3つのコンサートのセット券発売は4月25日(月)より。
〈旬の名歌手シリーズ(Ⅰ)〜(Ⅲ)〉に関しては、こちらをご確認ください。
先頃開催決定が発表された〈旬の名歌手シリーズ2022〉。現代のオペラ界のスター歌手によるコンサートシリーズはコロナ禍の停滞を一気に吹き飛ばすファン待望のひとときとなるはず。3つのコンサートについて各回の期待と魅力を、音楽評論家の堀内修さんに3回にわたりご紹介いただきます。まずは7月のソニア・ヨンチェヴァから。さまざまな状況を経ての初来日は、奇しくも"時を得て"の実現です!
戴冠式に間に合うか?
コロナと戦争で足止めを食っているあいだに済んでしまったらどうしよう? ロシアの女王が消えていく間もあらばこそ、ソニア・ヨンチェヴァが女王の座に就こうとしているからだ。東京はその戴冠に立ち会えないのか?
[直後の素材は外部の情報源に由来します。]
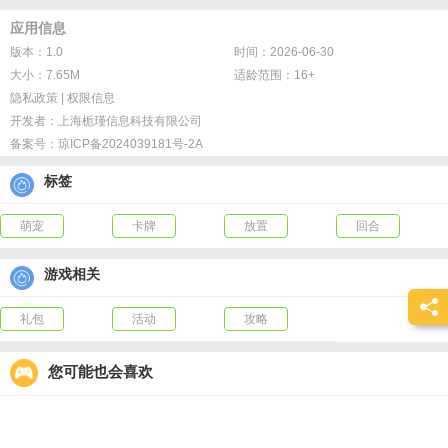
应用信息
版本：1.0
时间：2026-06-30
大小：7.65M
适龄范围：16+
隐私政策
|
权限信息
开发者：
上海栀瑾信息科技有限公司
备案号：
琼ICP备2024039181号-2A
标签
萌宠
卡牌
放置
回合
游戏相关
礼包
活动
攻略
您可能也会喜欢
下積み時代なんて無かったんじゃないだろうか。メトロポリタン・オペラに『リゴレット』のジルダで登場した時は、若い歌手が現れたくらいの受け止め方だったのだが、見る間に世界を制覇していった。端役なんて歌ってないはずだ。
登りつめた、と思えたのはパリの『ドン・カルロス』のエリザベートを歌うと聞いた時だ。パリ・オペラ座がいよいよフランス語5幕版『ドン・カルロス』を上演する。フィリップ・ジョルダンが音楽監督時代の総決算になるはずで、カルロスはカウフマン、エボリはガランチャと強力な歌手が揃えられた。さてヒロインのエリザベートを歌うソプラノは誰か? やっぱりね、と思うと同時に、これで女王の座は決まったと感じる。このエリザベートをヨンチェヴァは22年3月にメトロポリタン・オペラでも歌った。こちらもメトとしては初めての、フランス語5幕版の『ドン・カルロス』で、今シーズン最も注目される新演出上演だった。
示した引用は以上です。